Gibson, Dunn & Crutcher has partnered with HPE on this program since 2020. This summer will be their fourth to partner together. John O’Hara, Gibson Dunn’s chief recruiting officer, said last summer their selected intern worked in HPE and Gibson Dunn’s Houston offices, and the intern for this year will do the same. (This year’s intern comes from American University). In previous years, Gibson Dunn and HPE have hired interns to work in their Palo Alto offices, O’Hara said.
“Working with HPE has shown me how a law firm-client relationship that is built on communication and collaboration can amplify both sides’ impact when trying to expand opportunities for diverse students,” he said. “Through our partnership, we are able to offer a unique summer experience to diverse law students that enhances their substantive skills, offers an inclusive and supportive environment, and builds their networks and knowledge of the legal industry as a whole.”
O’Hara has worked closely with Andre on the partnership since 2020 and said he “genuinely cares about diversity, both from a macro perspective and at the individual level.”
“Jude brings a genuine interest in advancing D&I that is most evident to me when we’re talking to and discussing our law student candidates” O’Hara said. “He is very thoughtful in his selections, looking beyond students’ credentials to their life experiences, presentation and legal goals. Once we hire our intern, Jude is very thoughtful about how we can best set them up to succeed in the summer and long-term, whether that’s through pre-summer mentorship, substantive and constant feedback and communication during the summer, or post-summer conversations and advice.”
DEI work aside, HPE’s legal department has also recently been recognized for its pro bono work. In November, the Texas General Counsel Forum honored HPE with its Outstanding Pro Bono Award as part of its annual Magna Stella Awards.
Varma says the legal department is able to excel in both DEI and pro bono because both are valued by the CEO and other top-level executives at the company.
“It’s in the founder’s DNA to be part of the communities in which we work,” Varma told The Texas Lawbook at the time HPE received the award. “From day one it was not only encouraged, but expected. It’s been a bedrock principle of the legal department that everybody should take the time to serve others.
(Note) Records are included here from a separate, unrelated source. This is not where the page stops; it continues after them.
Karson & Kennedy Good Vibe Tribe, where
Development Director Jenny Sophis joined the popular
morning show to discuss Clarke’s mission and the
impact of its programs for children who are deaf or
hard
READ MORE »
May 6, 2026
That’s the great mindset for pro bono: When it’s expected of you, you treat it as importantly as everything else you’re working on, which [leads to] more frequent participation and ultimately reaps the benefit of being able to do more things for your community.”
In Varma’s free time, he serves on the board of the Tahirih Justice Center, a nonprofit that serves immigrant women fleeing gender-based violence, and also serves on the Scales of Justice steering committee of Equal Justice Works, a nonprofit that brings together an extensive network of law students, lawyers, legal services organizations and supporters to promote a lifelong commitment to public service and equal justice. And for almost 10 years, HPE has sponsored an Equal Justice Works fellow, helping pay the salary of the fellow to conduct a two-year project focusing on serving marginalized and underrepresented communities.
Separately, Varma took on a pro bono case to expunge the record of a peaceful Black Lives Matter protester in Harris County in 2020.
“He really walks the walk,” Quattrocchi said of Varma. “You hear a lot of people talking about these types of individuals … of [paying] lip service to them, but Rishi really pushes the agenda in a way that a lot of GCs don’t.”